Saturday, March 8, 2008

Slapping Kids, Throwing Shoes, and No I'm Not From China

I was thrown by the matter-of-fact delivery Tony used to tell me how his father had been killed by police in his home country of Burma.

Uncharacteristically, I didn't know what question to ask.

I wanted to know the whole story, but Tony stood before me so awkwardly, as if I were forcing him to stand there naked.

So, I talked to him about his life in Goa instead and how it was pretty relaxed and pretty fun. I felt happy for him that despite this awful tragedy, he had made his way to this town in which people seemed to be all about a good time.

As I write this it reminds me of something the night desk clerk said to me after I looked at him as if he were out of his mind after asking if he could come back to my room with me.

He said, "You can learn a lot by getting to know more people. Like about business. And sex."

I was getting a lecture on how I should be more outgoing from a sociopath.

Classic.

So, I saw that it was time to leave Goa as I saw Vinesh heading up the walk toward me. I got into his taxi van with the plastic bald eagle with flappy wings hanging from the rear view mirror.

As we made the drive to the Goa airport, I was pretty speechless as the rash was gaining in intensity and Vinesh was talking about all of the girls who had proposed marriage to him.

I was afraid that by the time it was time to board the plane, I'd look like frickin' Joseph Merrick and they'd put me in quarantine with some rabid monkeys.

Once at the airport, I thanked Vinesh for his excellent driving services and headed into the crowded terminal. I checked in and asked if there was a clinic at the airport. I was seriously starting to believe that I had some tropical disease. The agent told me that there was a doctor on duty right now and point at the little office just 50 feet away. I was thrilled.

I headed over to the office and the doctor and nurse looked up from their desks, stunned that someone was actually in the office. I said, "I have a horrible rash, can you help me?"

The doctor said, "You realize that this office is only for emergency conditions, right?"

I said, "For a person as vain as I am, this is an emergency!" Well, actually, I said, "It doesn't look like you have any emergencies going on right now - can you just take a look at it?"

He glanced at it for a second, with barely one eye, and told me I had a bad sunburn and that he didn't have any medications to treat it.

For the first time in the last two weeks, I felt like I was in the U.S. again!

I was resigned to my fate of sitting on planes and in airports for the next 24 hours with a horrible rash on my face and arms, which was slowly moving to my torso and legs.

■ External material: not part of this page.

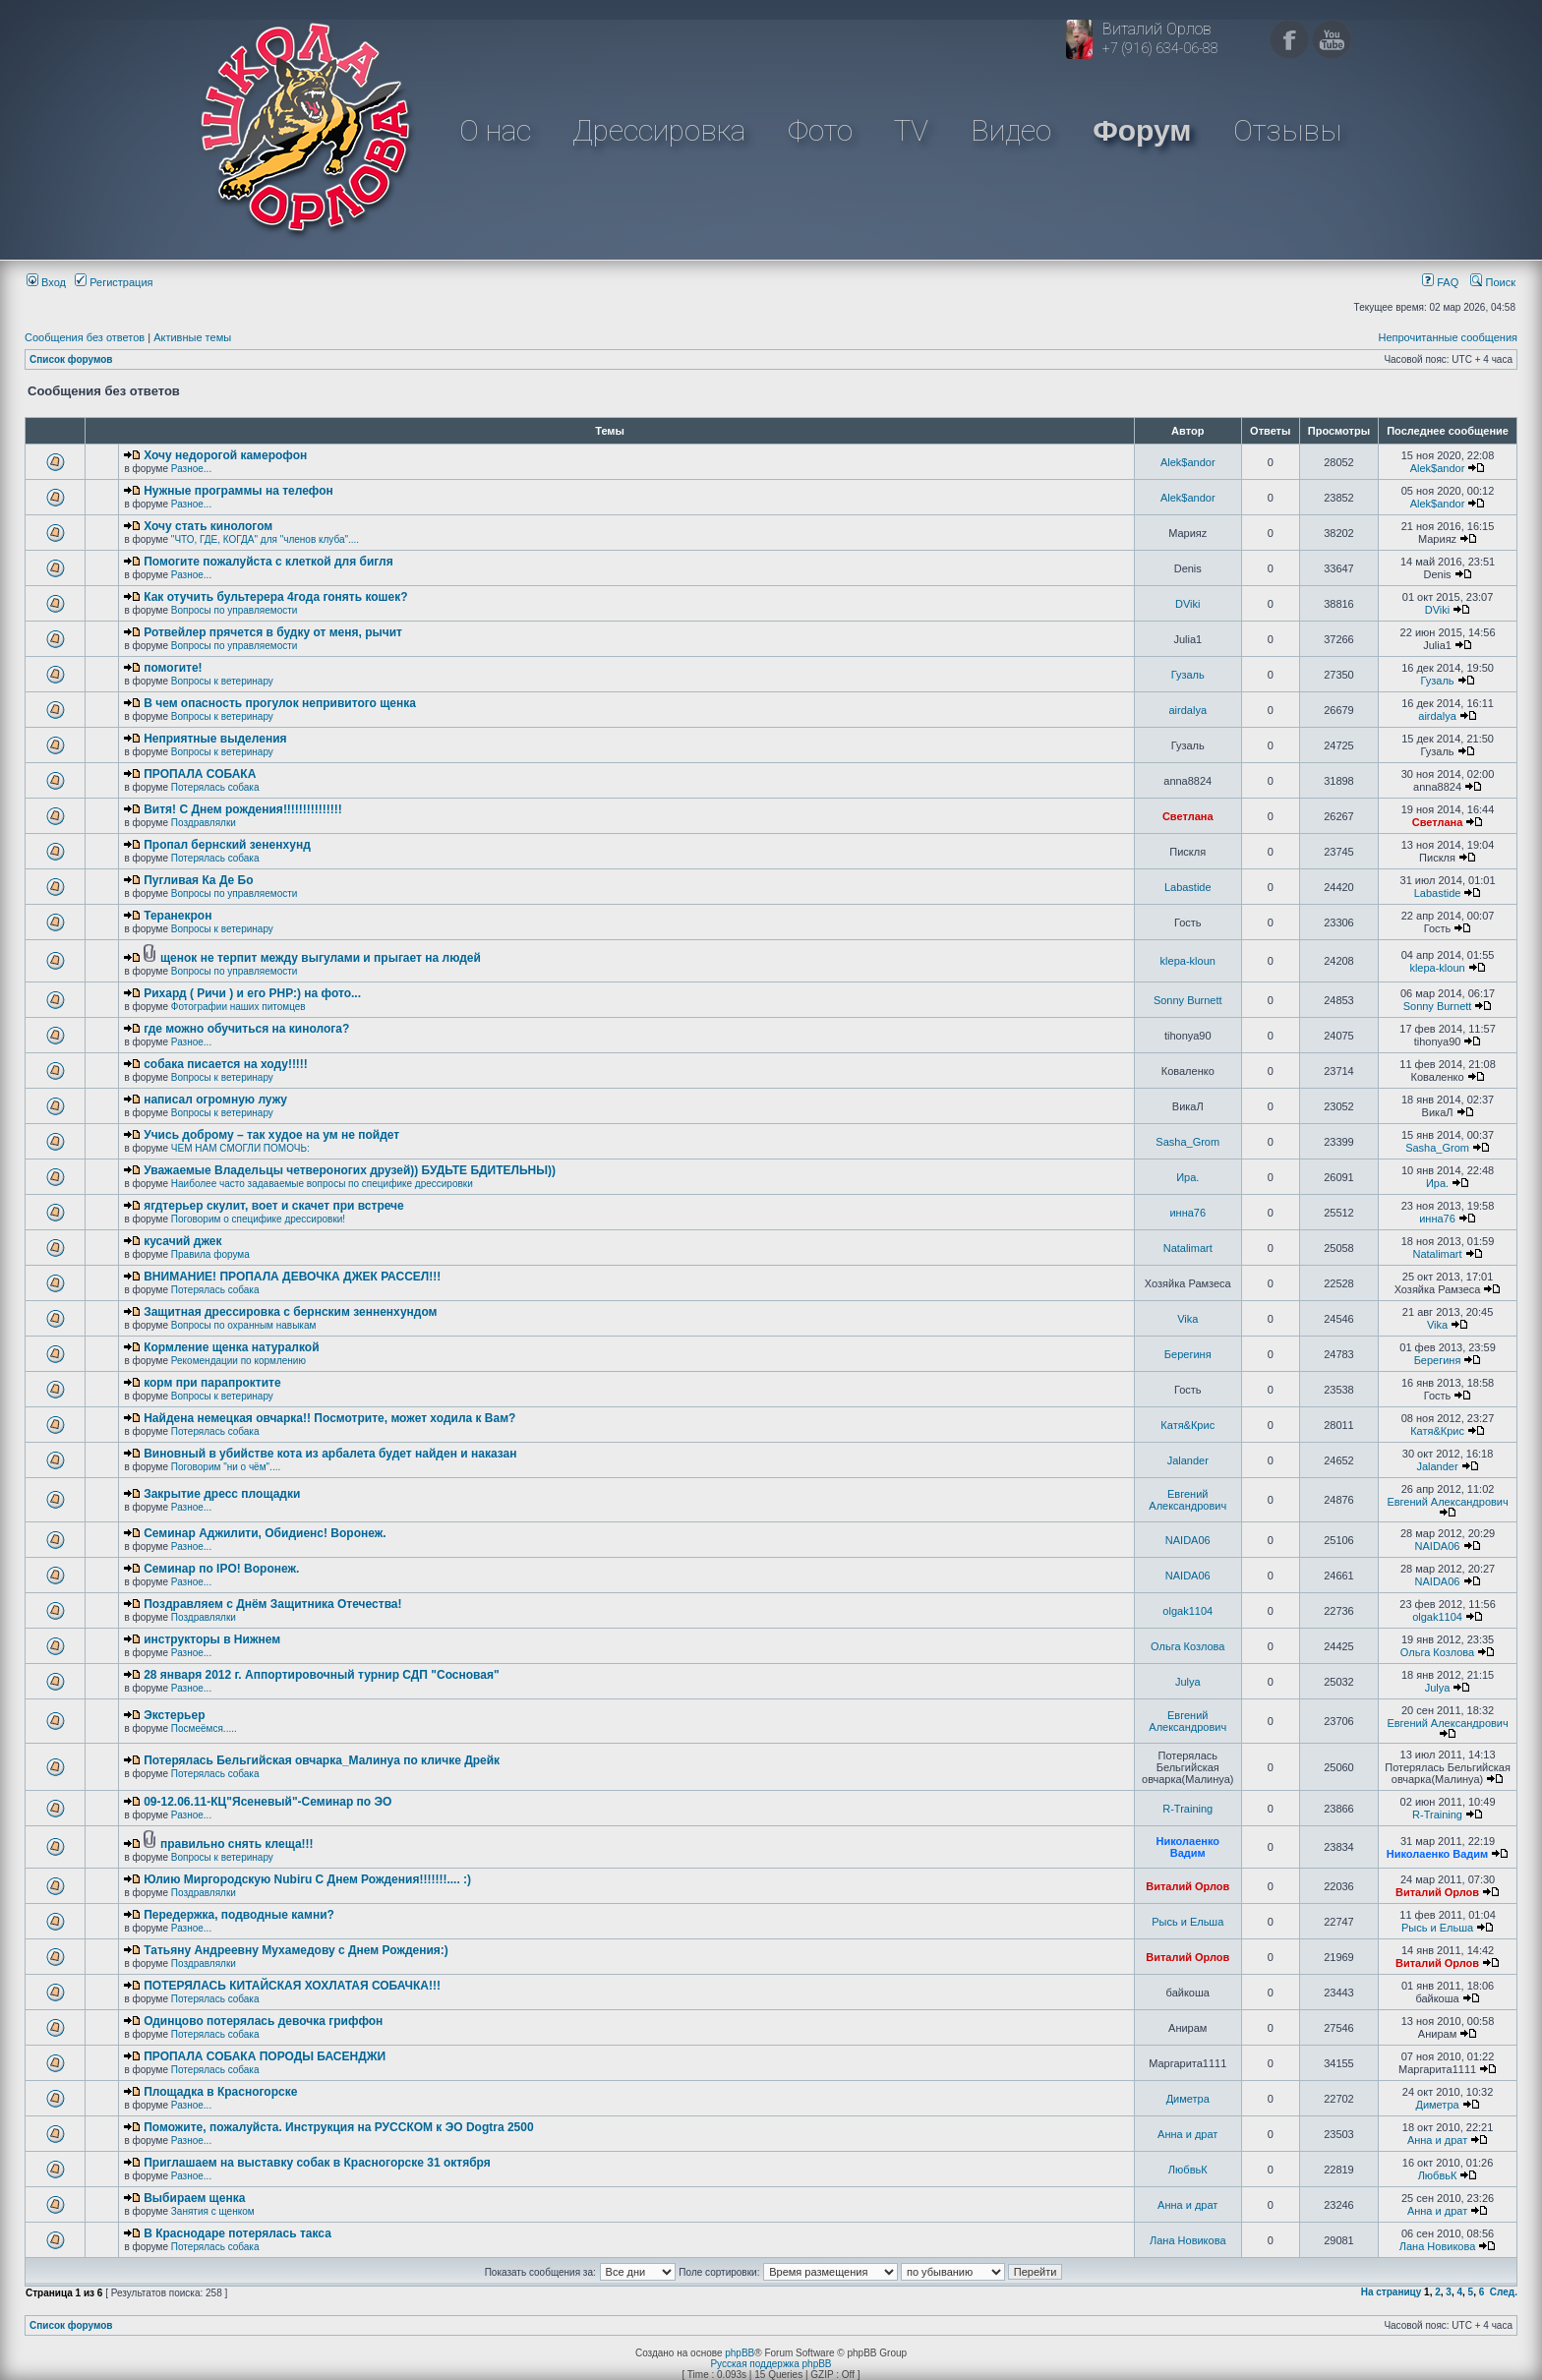  Describe the element at coordinates (215, 738) in the screenshot. I see `Неприятные выделения` at that location.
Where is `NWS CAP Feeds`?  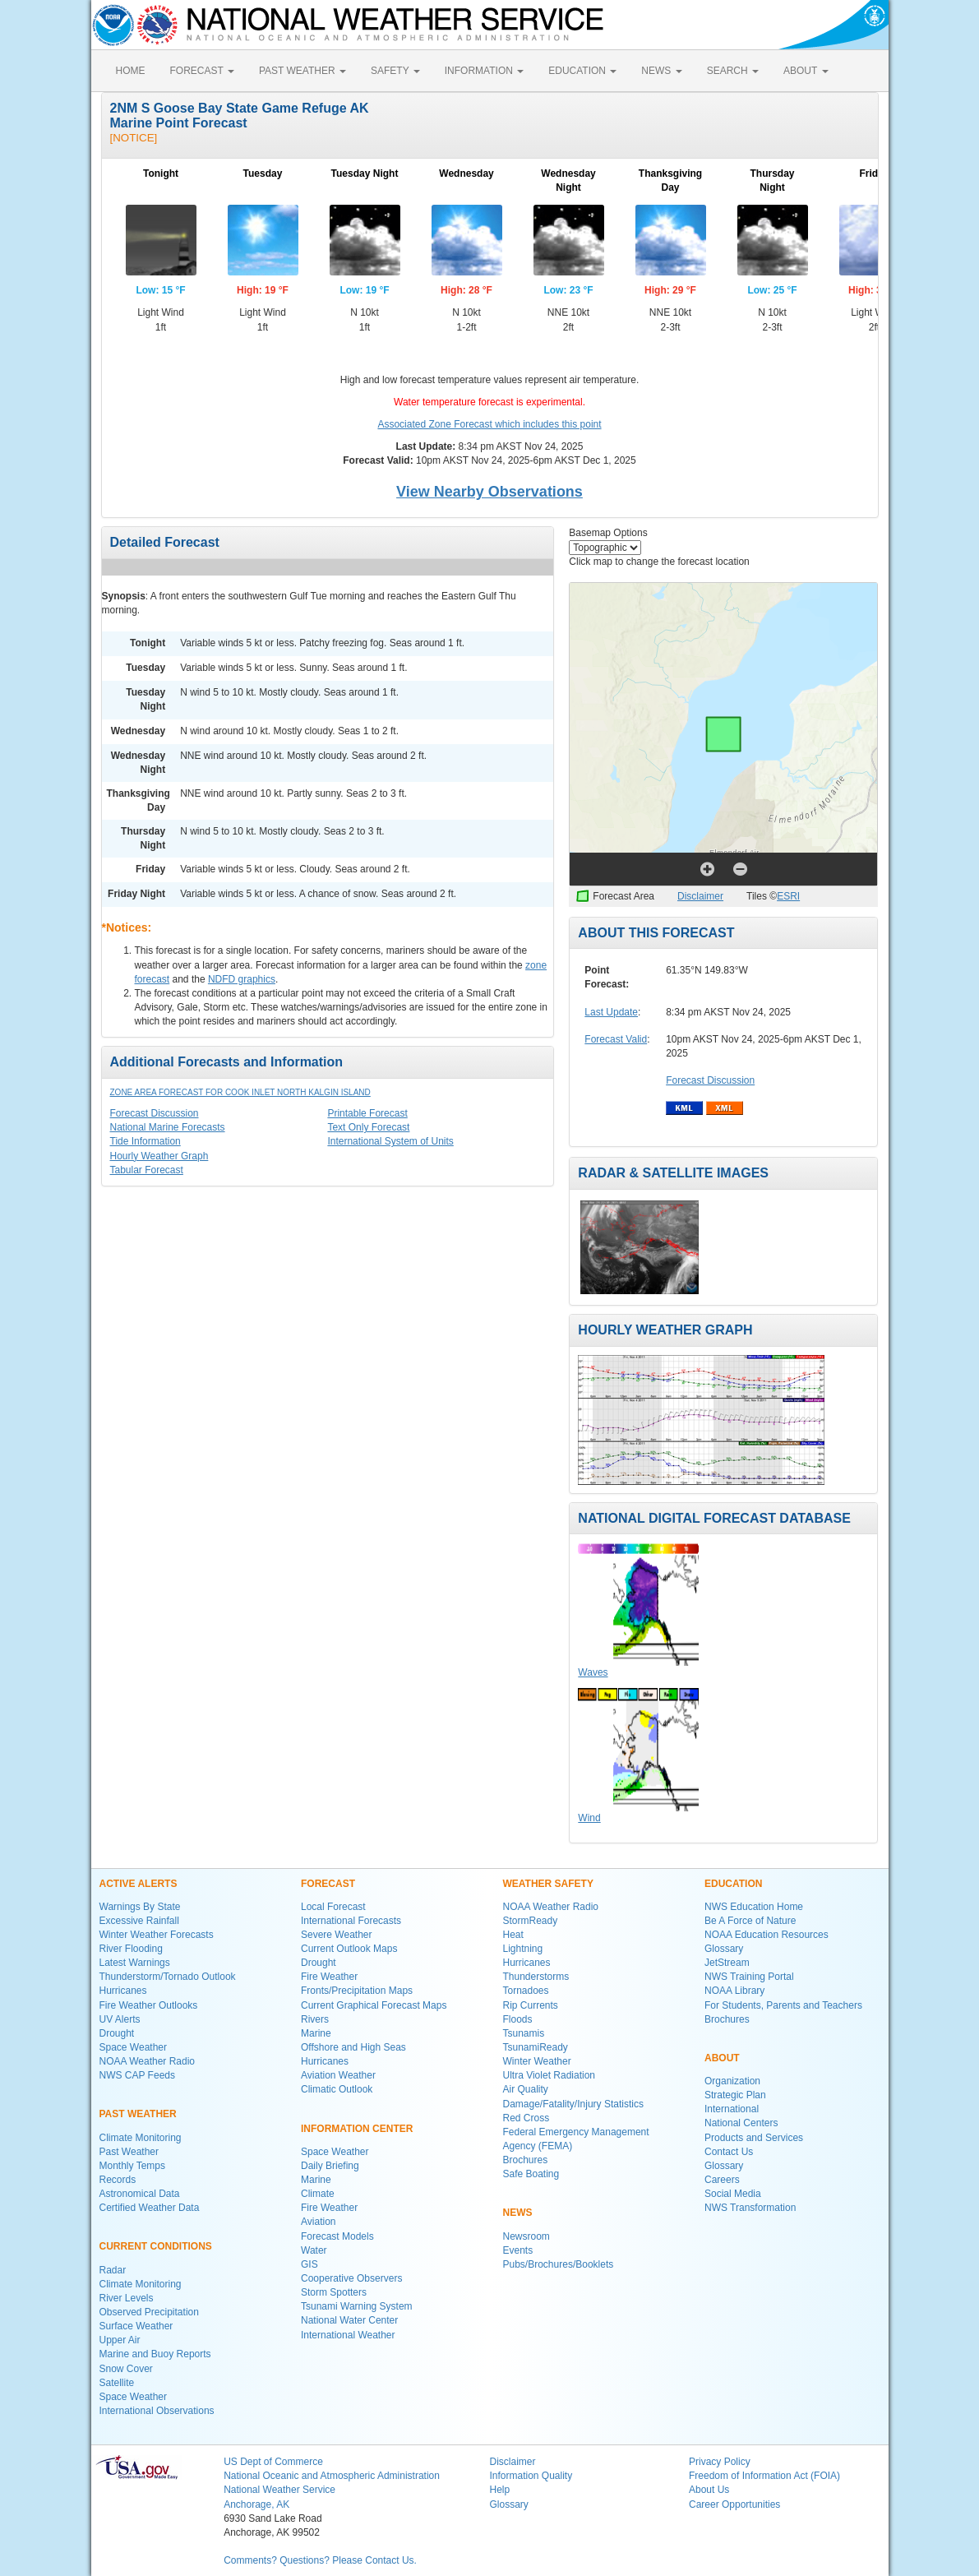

I stood outside the doctor's office for a minute, dazed, only to see a little boy accidentally push a luggage cart into the back of his mother's ankles. She whipped her body around and slapped him. Then she looked at me like, "What are you looking at?"

It reminded me of the time I was walking around North Beach with some friends as the strippers were getting off of work and my eyes locked quite randomly with one of them who probably had one bad client too many that night and yelled, "What are you looking at?" and threw her shoe at me.

I was very lucky to be with about 10 Assyrians at the time, so no harm was done.

It also reminds me of the time I was wandering around in TJ Maxx in San Jose and a father and son were wandering around too. The son, who was around 7 years old, started running down an aisle and a worker told him to stop running. So the father went up to the son and slapped him, only to immediately whisper to him -- "It's okay. It's okay."

This was very strange -- but understandable at the same time. The father had to show the worker that he corrected his son's behavior by store standards -- but he also had to tell his son that he didn't really agree with those standards.

As I rode the crowded bus from the terminal to the plane, which would take me back to Hyderabad, I realized that I was standing face-to-face with the mother who had slapped her son. She was now smiling at me. Her whole family was smiling at me. I got paranoid and thought that maybe they were laughing at my rash. But then her daughter said, "You are pretty. Are you from China?"